→ **Assignment**
Each line from the line containing "Esto permite a las empresas ofrecer" through the last line of the entries is to be reproduced exactly as it stands.

Data excerpts

+ + +

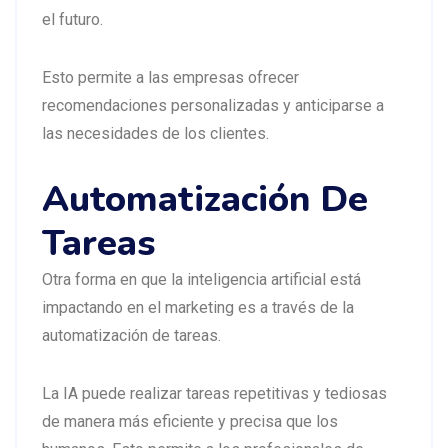
el futuro.
Esto permite a las empresas ofrecer
recomendaciones personalizadas y anticiparse a
las necesidades de los clientes.
Automatización De
Tareas
Otra forma en que la inteligencia artificial está
impactando en el marketing es a través de la
automatización de tareas.
La IA puede realizar tareas repetitivas y tediosas
de manera más eficiente y precisa que los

+ + +

→ **Solution**
Esto permite a las empresas ofrecer
recomendaciones personalizadas y anticiparse a
las necesidades de los clientes.
Automatización De
Tareas
Otra forma en que la inteligencia artificial está
impactando en el marketing es a través de la
automatización de tareas.
La IA puede realizar tareas repetitivas y tediosas
de manera más eficiente y precisa que los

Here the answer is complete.